歯ぎしりと睡眠障害について書いていきたいと思います。
東北大学は9月1日、新生児期の睡眠時間が短いと、2歳と4歳時に歯ぎしり癖をもつ割合が高くなる傾向があることを発表しました。
また、新生児期における夜間の睡眠時間が歯ぎしり癖の発生と強く関連していることを明らかにしました。
歯ぎしりは睡眠障害と関連があることが知られています。
東北大学病院の土谷忍助教、東北大学大学院医学系研究科の有馬隆博教授、八重樫伸生教授、門間陽樹講師、医工学研究科の永富良一教授、東北福祉大学保健看護学科の土谷昌広教授らのグループは、環境省が実施している子どもの健康と環境に関する全国調査の90,148名を対象に、乳幼児期の睡眠時間(1か月、6か月、1歳、1歳半、3歳時)と歯ぎしり癖の有無(2歳時、4歳時点)の関連について解析を行いました。

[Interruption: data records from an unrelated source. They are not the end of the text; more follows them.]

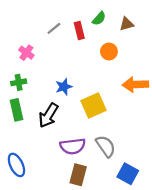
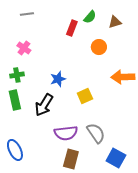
gray line: (54, 28) -> (27, 14), moved, turned 32
red rectangle: (79, 31) -> (72, 28), turned 35
yellow square: (94, 105) -> (85, 96), size x0.7

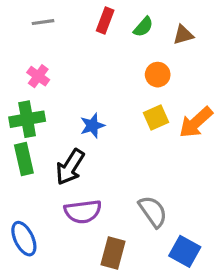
red rectangle: (72, 28) -> (105, 20), moved
green cross: (17, 75) -> (27, 119), size x1.5
orange arrow: (123, 77) -> (196, 122), turned -40
yellow square: (85, 96) -> (156, 118), moved
purple semicircle: (66, 133) -> (83, 212), moved

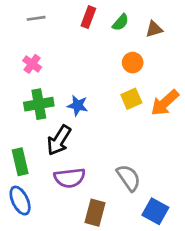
green cross: (27, 119) -> (39, 104), moved
blue star: (92, 126) -> (78, 105), turned 30
green rectangle: (24, 159) -> (20, 162), moved

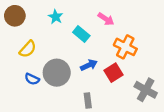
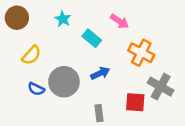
red square: (114, 73) -> (135, 102), moved, turned 36
gray cross: (146, 90) -> (161, 87), moved

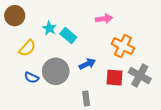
cyan star: (63, 19) -> (49, 28), moved
pink arrow: (120, 21) -> (104, 19), turned -42
cyan rectangle: (92, 38) -> (68, 36), moved
red square: (135, 102) -> (115, 78), moved

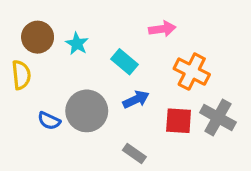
brown circle: (15, 16) -> (38, 37), moved
cyan rectangle: (68, 36) -> (124, 62), moved
yellow semicircle: (27, 48) -> (21, 75), moved, turned -48
gray rectangle: (86, 99) -> (134, 154), turned -48

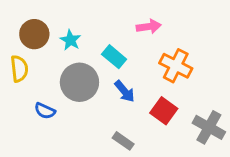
blue arrow: (136, 99) -> (125, 91), turned 75
gray circle: (87, 111) -> (79, 82), moved
gray cross: (218, 117) -> (209, 127), moved
red square: (179, 121) -> (164, 111), turned 32

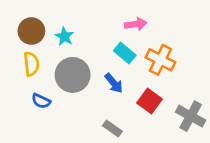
cyan rectangle: (114, 57) -> (125, 53), moved
yellow semicircle: (19, 69) -> (31, 64), moved

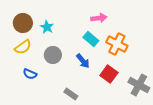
yellow semicircle: (31, 64) -> (23, 47), turned 60
gray circle: (73, 75) -> (53, 55), size x0.7
gray rectangle: (112, 128) -> (71, 94), moved

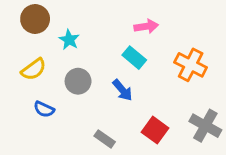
brown circle: (23, 23) -> (35, 19), moved
orange cross: (117, 44) -> (191, 65), moved
red square: (109, 74) -> (155, 130), moved

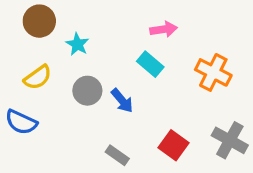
blue arrow: (122, 90) -> (122, 101), moved
blue semicircle: (44, 109) -> (21, 122), moved, size x1.4

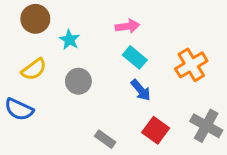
pink arrow: (164, 29) -> (127, 26), moved
orange cross: (213, 72) -> (191, 65), turned 32
blue arrow: (122, 101) -> (141, 90), moved

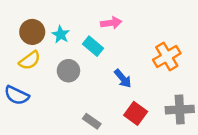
brown circle: (35, 19) -> (32, 32), moved
cyan rectangle: (135, 57) -> (93, 46), moved
gray cross: (206, 126) -> (180, 110), turned -32

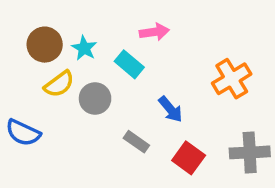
yellow semicircle: (30, 60) -> (59, 84), moved
gray rectangle: (92, 121) -> (136, 142), moved

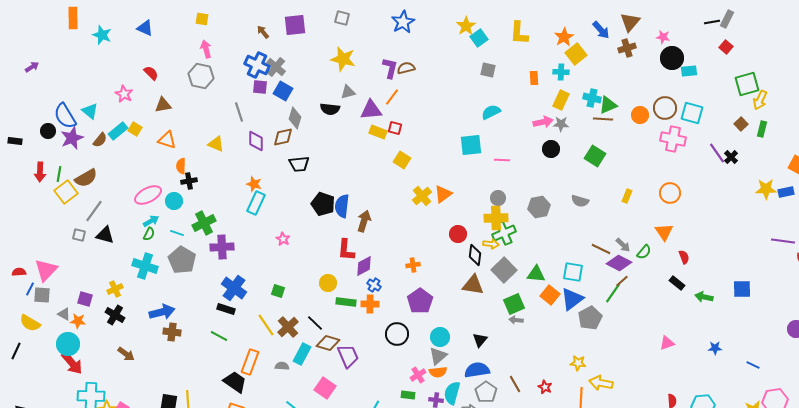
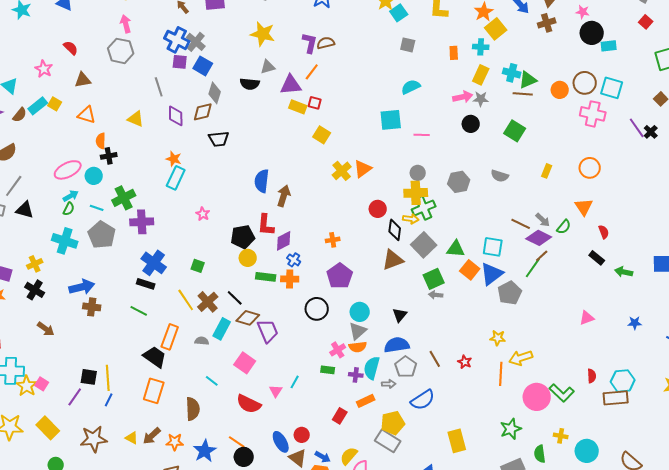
black pentagon: (323, 204) -> (243, 237), moved, turned -30
brown triangle: (473, 285) -> (393, 260), turned -30
yellow arrow: (601, 383) -> (521, 358), turned -30

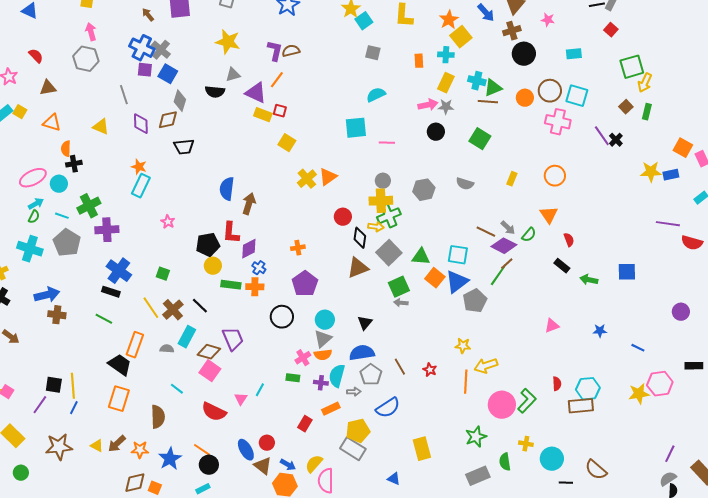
black circle: (592, 33) -> (524, 54), moved
purple triangle: (291, 85) -> (256, 93), turned 30
brown diamond: (248, 318) -> (209, 352), moved
green L-shape: (562, 393) -> (527, 401), turned -90

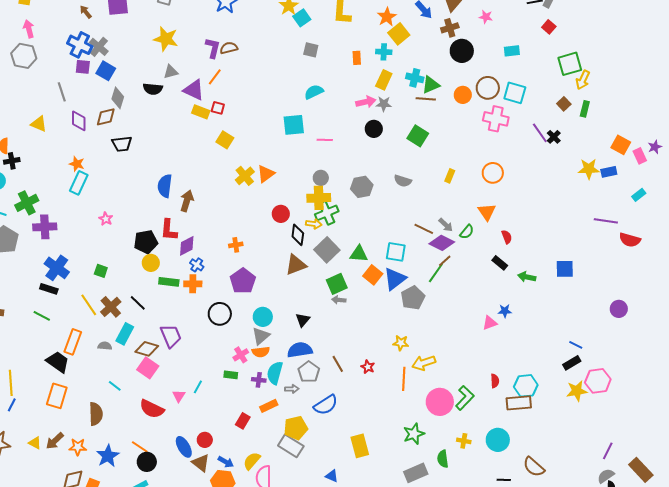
blue star: (600, 331) -> (505, 311), moved
black rectangle: (694, 366) -> (572, 363), moved, turned -30
cyan circle: (552, 459) -> (498, 440), moved

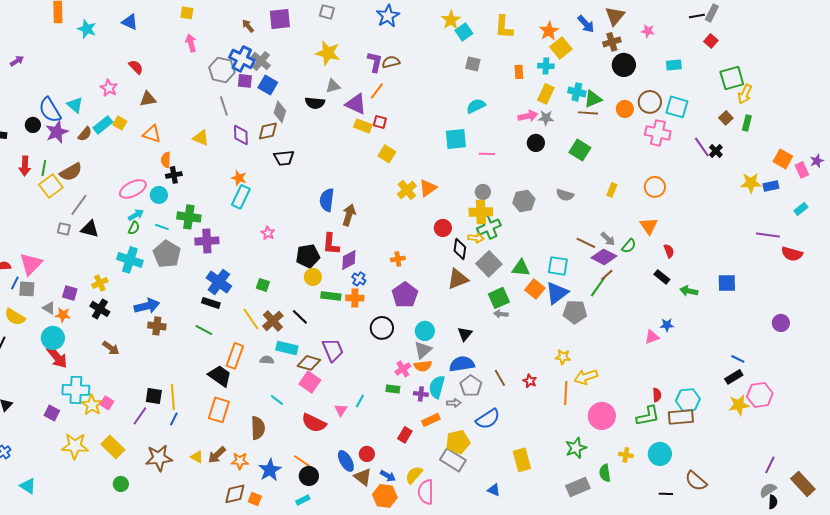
gray hexagon: (24, 56) -> (222, 70), moved
green cross: (27, 203) -> (189, 217), turned 35
gray pentagon: (413, 298) -> (575, 312), turned 30
cyan rectangle: (125, 334) -> (287, 348), turned 75
green L-shape: (465, 398) -> (648, 416), moved, turned 35

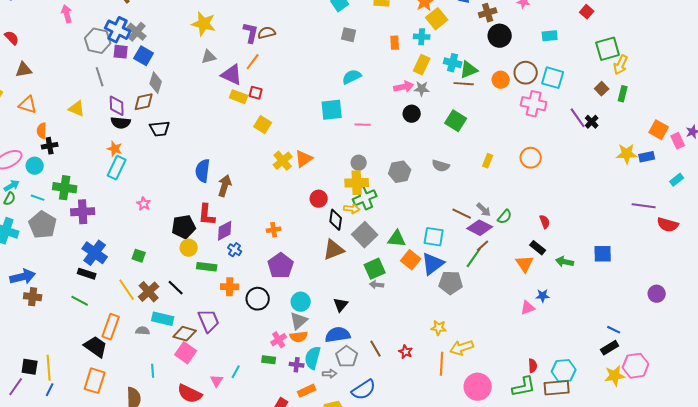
black semicircle: (315, 103) -> (121, 123), moved
orange triangle: (649, 226) -> (525, 264), moved
orange cross: (355, 298) -> (230, 287), moved
cyan line: (277, 400) -> (153, 371), turned 48

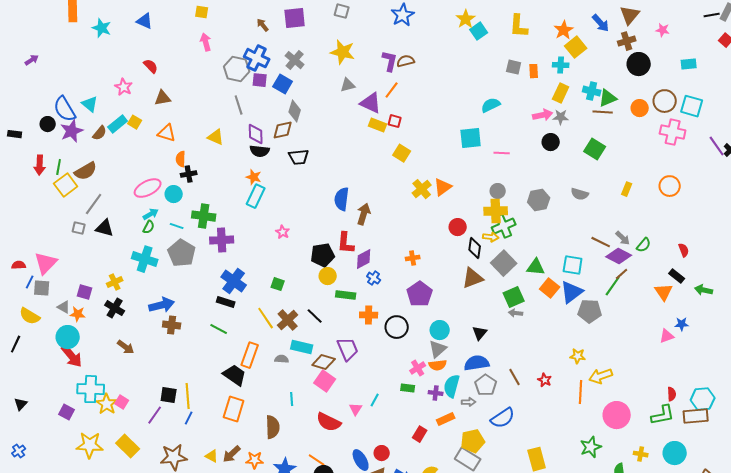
gray cross: (137, 32) -> (295, 60), moved
gray square: (349, 35) -> (514, 67), moved

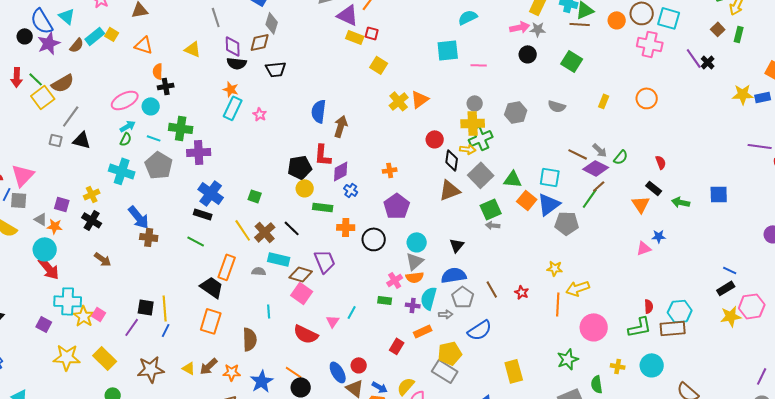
green line: (59, 167) -> (36, 79), turned -56
pink star: (283, 232) -> (260, 114), moved
blue arrow: (162, 305) -> (139, 217), turned 65

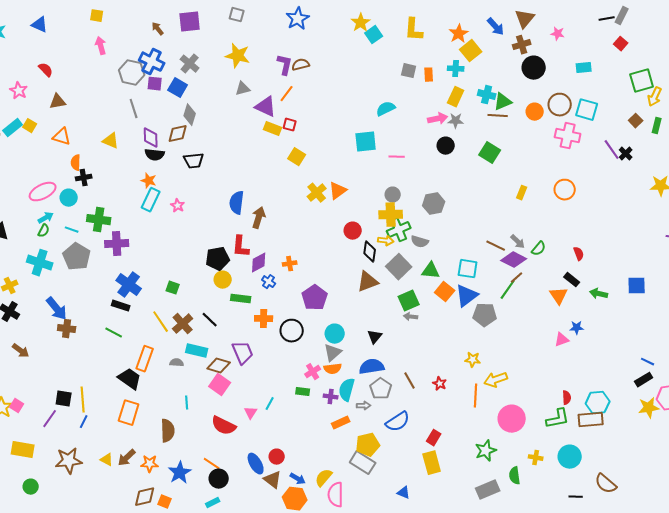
gray semicircle: (557, 106) -> (420, 242), moved
orange cross: (390, 170) -> (290, 264), moved
red rectangle: (397, 346) -> (434, 438), moved
yellow rectangle: (105, 358) -> (23, 450), turned -35

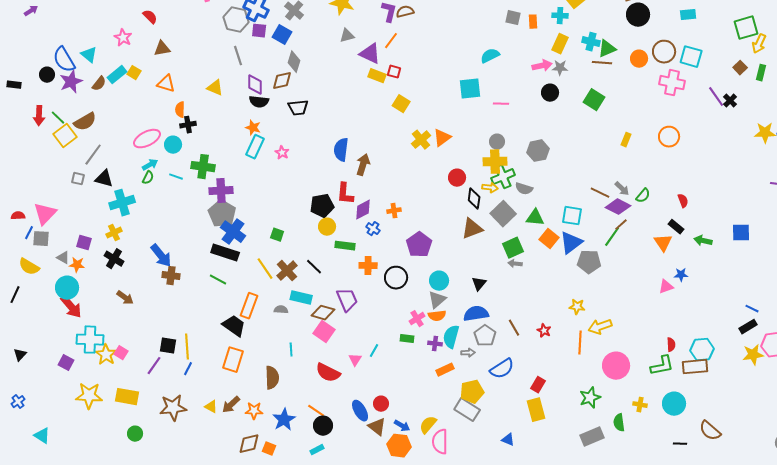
gray pentagon: (77, 257) -> (222, 214), moved
cyan cross: (40, 263) -> (122, 203), moved, turned -35
black rectangle: (121, 306) -> (225, 253), size x1.5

その結果、乳幼児期の睡眠習慣が将来的な歯ぎしり癖に影響を与える可能性が示唆されました。
具体的には、新生児期(1か月時点)の睡眠時間が短いほど、歯ぎしり癖の発生が高い傾向(2歳と4歳時点の両方)が確認されました。
この傾向は6か月時点でも確認されましたが、3歳時点の睡眠時間の場合には認められませんでした。
特に、夜間の睡眠時間が歯ぎしり癖の発生と強く関連しており、2歳と4歳時点の両方で歯ぎしり癖が確認された子ども(習慣的な歯ぎしり癖がある)ではその傾向(睡眠時間が短いほどリスクが高い)はより顕著なものでした。

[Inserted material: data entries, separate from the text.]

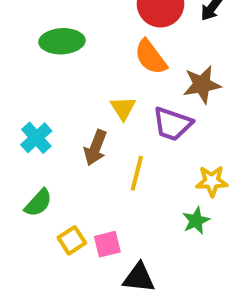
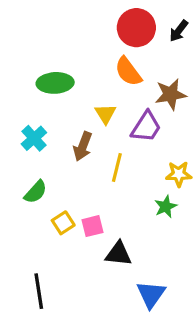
green ellipse: (62, 41) -> (55, 83), moved
purple trapezoid: (172, 124) -> (146, 127), turned -76

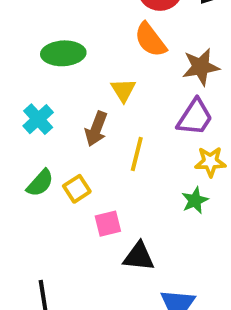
purple trapezoid: (146, 127) -> (195, 117), moved
yellow square: (63, 223) -> (77, 189), moved

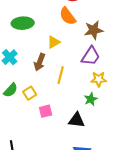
yellow triangle: (123, 90) -> (54, 42), turned 32
black triangle: (139, 257) -> (77, 120), moved

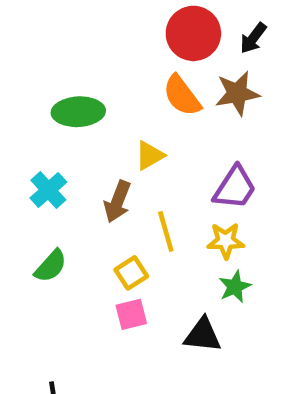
brown star: (94, 30) -> (237, 93), moved
yellow line: (61, 75) -> (166, 231), turned -30
yellow star: (99, 79) -> (226, 241), moved
yellow square: (30, 93) -> (131, 273), moved

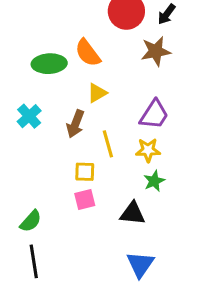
orange semicircle: (182, 96) -> (88, 53), moved
green semicircle: (51, 266) -> (31, 221), moved
yellow square: (131, 273) -> (85, 172), turned 35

母親の睡眠時間、教育歴、喫煙、飲酒、うつ病の既往、パートナーの育児協力度、世帯収入、子どもの兄弟、睡眠時の姿勢、3歳時の睡眠時間の影響を調整しているといわれています。
新生児期の睡眠時間が長いほど歯ぎしり癖を持つ子どもの割合は減少したの結果が出ました。
この研究により、新生児期の良質な睡眠習慣は、将来における歯ぎしり癖のリスクを減らす可能性があることが示唆されました。

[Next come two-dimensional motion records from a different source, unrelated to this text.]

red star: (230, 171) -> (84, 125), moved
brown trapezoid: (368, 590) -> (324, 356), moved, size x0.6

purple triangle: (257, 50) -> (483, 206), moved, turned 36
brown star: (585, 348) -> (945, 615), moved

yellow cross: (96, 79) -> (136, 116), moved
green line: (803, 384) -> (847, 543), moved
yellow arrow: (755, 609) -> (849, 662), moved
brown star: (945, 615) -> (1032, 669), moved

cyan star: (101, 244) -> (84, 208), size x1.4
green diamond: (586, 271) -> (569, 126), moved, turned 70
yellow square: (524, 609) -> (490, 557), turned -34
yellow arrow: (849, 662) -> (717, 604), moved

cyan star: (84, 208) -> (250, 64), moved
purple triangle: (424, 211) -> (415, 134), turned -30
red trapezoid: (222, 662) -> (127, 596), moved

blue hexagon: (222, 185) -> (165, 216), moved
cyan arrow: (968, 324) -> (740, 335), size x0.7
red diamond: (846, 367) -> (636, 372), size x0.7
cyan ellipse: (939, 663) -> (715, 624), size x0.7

「睡眠と子どもの発育において、無視できないのが『成長ホルモン』です。
小児期には骨や筋肉を発達させ、思春期には性的な成熟を促し、代謝機能にもかかわることから、成人期以降は細胞の修復や疲労回復といった役目を担います。
の成長ホルモンが盛んに分泌されるのは睡眠中なのです。
寝る子は育つとよく言われていましたが、睡眠時間と身長には明らかな相関関係は見られなかったそうです。
「ただし、子どもの発育に睡眠が深く影響していることは、否定しようがありません。
睡眠中に成長ホルモンが分泌されることだけでなく、寝不足の子どもは前頭葉の働きが低下する、といった研究報告があるからです。
未就学児(3~5歳):10~13時間
小学生(6~13歳):9~11時間
青年(14~17歳):8~10時間
若年成人(18~25歳):7~9時間
成人(26~64歳):7~9時間
高齢者(65歳以上):7~8時間
日本には「親の背を見て子は育つ」ということわざもあります。
大人が子どもの睡眠の重要性を理解するのと合わせ、「寝る子は育つ」を実践するには、まずは大人が自分自身の睡眠を整え、子どもが真似しやすい環境を整えることも重要なのかもしれませんね。